On Fri, Nov 11, 2022 at 3:05 AM Franck VEDEL <franck.vedel@univ-grenoble-alpes.fr> wrote:

Thanks for your help, really.
My cluster: 2 controllers nodes, OVS, L3-HA.
All nodes had to be rebooted
All is working for example with external networks (so dhcp on external networks).
There are no dead containers, all seems ok.

I try to create a new instance on a L3 network. No ERROR in neutron*.log.
The only error is nova-api.log:

Example:
2022-11-11 08:45:54.452 42 ERROR oslo.messaging._drivers.impl_rabbit [-] [8b6fd776-f096-4c8a-927e-88225a3adb43] AMQP server on 10.0.5.109:5672 is unreachable: <RecoverableConnectionError: unknown error>. Trying again in 1 seconds.: amqp.exceptions.RecoverableConnectionError: <RecoverableConnectionError: unknown error>

But on the first node (10.0.5.109 on the internal network) « netstat -atnp |wc-l » ———>>> 505 connections

Sounds to me like Rabbit is broken. This could also be an issue with NTP which I asked about earlier. Did you confirm your systems are all correctly synced to the same time source?

You can check the status of rabbit on each control node with:

docker exec -it rabbitmq rabbitmqctl cluster_status

Output should show the same on both of your controllers. If not, restart your rabbit containers. If they won't come back properly, you could destroy and redeploy just those two containers l

On both controllers do:

docker rm rabbitmq

docker volume rm rabbitmq

Then kolla-ansible --tags rabbitmq deploy

So…. if I backup /etc/kolla, my glance images, my configuration files…
if a do « koll-ansible destroy », is next step « kolla-ansible bootstraps…. » and preaches, and deploy,
or directly deploy ?

What’s the difference with cleanup-containers ?

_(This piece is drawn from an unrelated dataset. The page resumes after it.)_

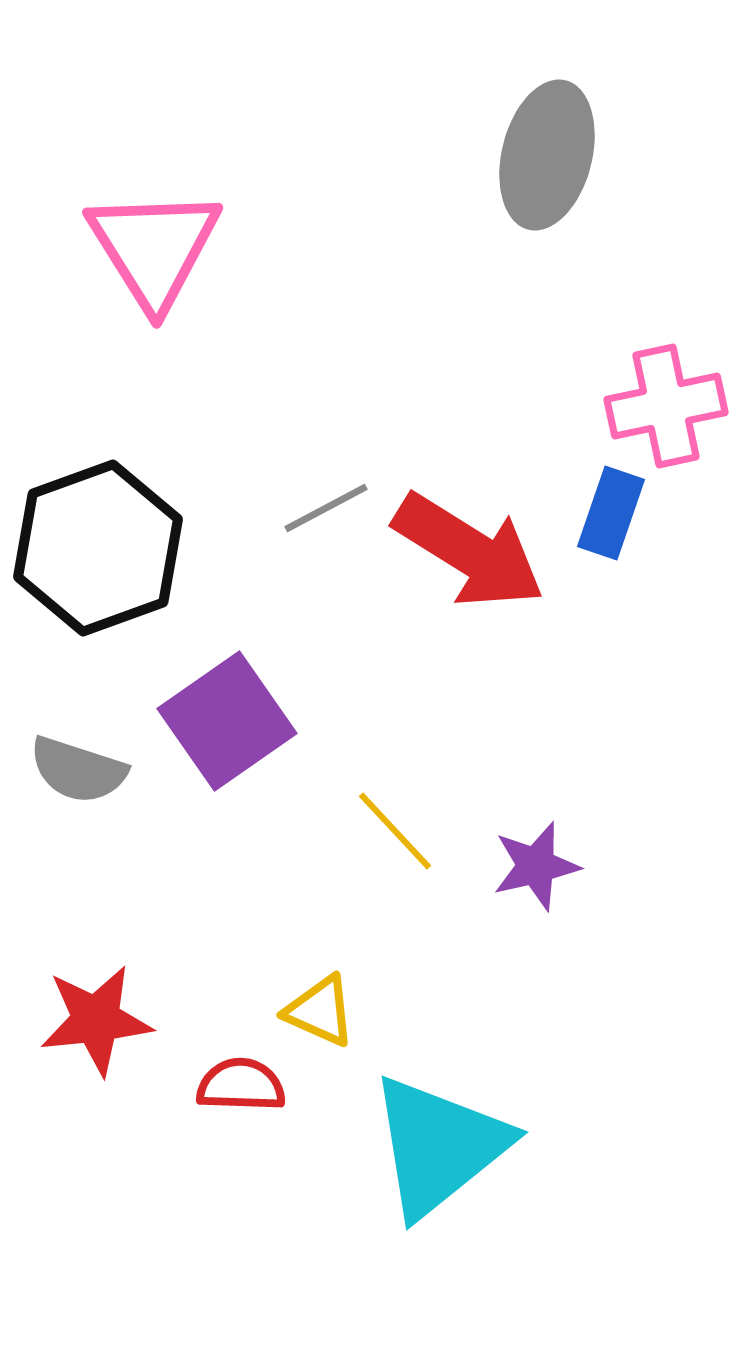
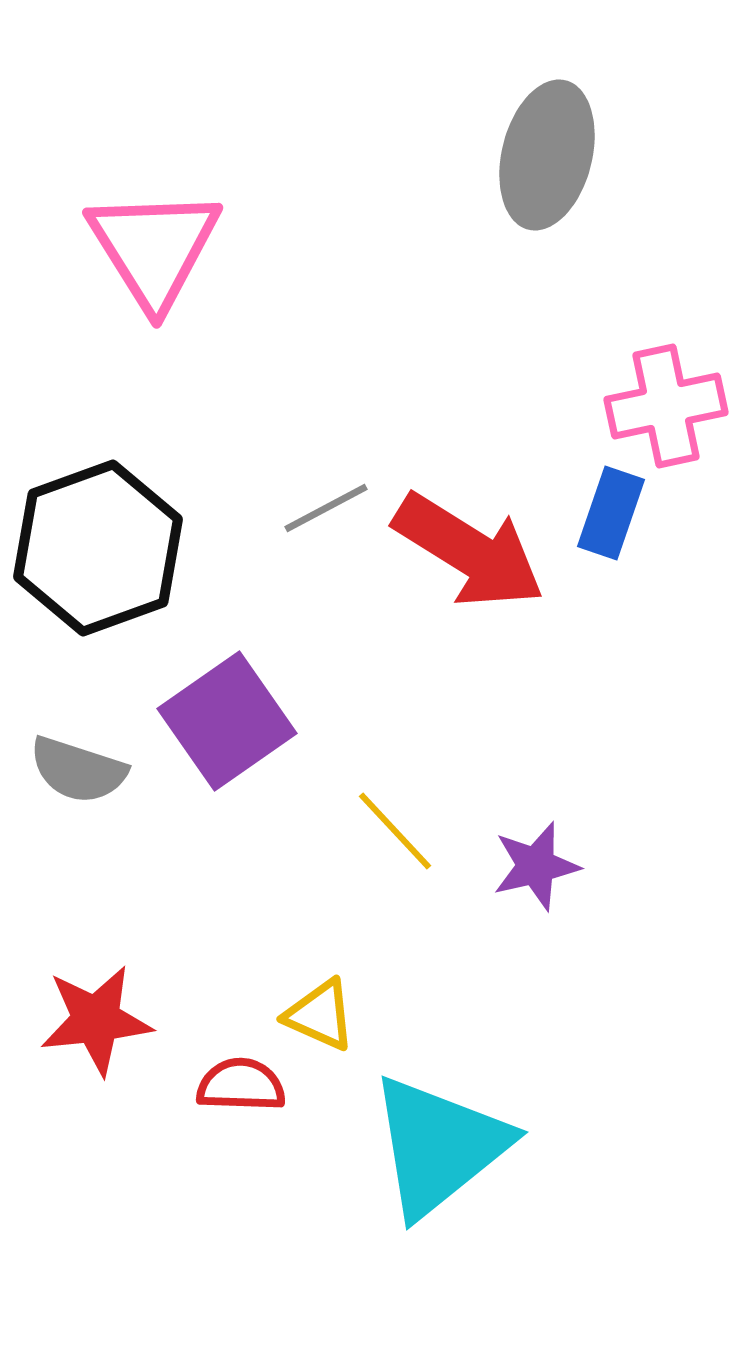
yellow triangle: moved 4 px down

You don't need to bootstrap again. That just installs prerequisites which won't get removed from the destroy. Just go right to doing kolla-ansible deploy again. Do remember this will give you a brand new Openstack with nothing preserved from before.

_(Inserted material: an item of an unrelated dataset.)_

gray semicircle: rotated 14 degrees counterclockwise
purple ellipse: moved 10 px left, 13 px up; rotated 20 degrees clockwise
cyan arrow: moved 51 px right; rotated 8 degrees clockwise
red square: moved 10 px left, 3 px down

cleanup-containers alone may leave behind some docker tweaks that Neutron needs. It probably doesn't matter if you're going to just redeploy the same configuration though so go ahead and use that instead.

-Erik

I use this openstack cluster for my students, I have a month to get it working again. I could reinstall everything (and change the operating system) but I don't have time for that.
So I can lose all the users data, if I have my glance images, my flavors, the configuration to hang the ldap, the certificates, I think it will be ok.

Franck VEDEL

Are you asking how to completely zero out your entire cluster and rebuild it? That seems a bit drastic.

kolla-ansible destroy will nuke everything. Take a backup of /etc/kolla (or wherever your inventory / globals.yml / passwords/yml is) first. Older versions removed some things there when running destroy and I can't recall when / if that changed.

How many controllers do you have?

Are you using OVS, OVN, or something else?

Are you using L3-HA? DVR?

Did all nodes have to be rebooted? If not, then which ones?

Have you confirmed there are no dead containers on any controllers? ( docker ps -a )

Have you looked in logs for ERROR messages? In particular: neutron-server.log, neutron-dhcp-agent.log, nova-api.log, and nova-compute.log ?

Strange things happen when time is out of sync. Verify all the nodes synced properly to an NTP server. Big symptom of this is 'openstack hypervisor list' will show hosts going up and down every few seconds.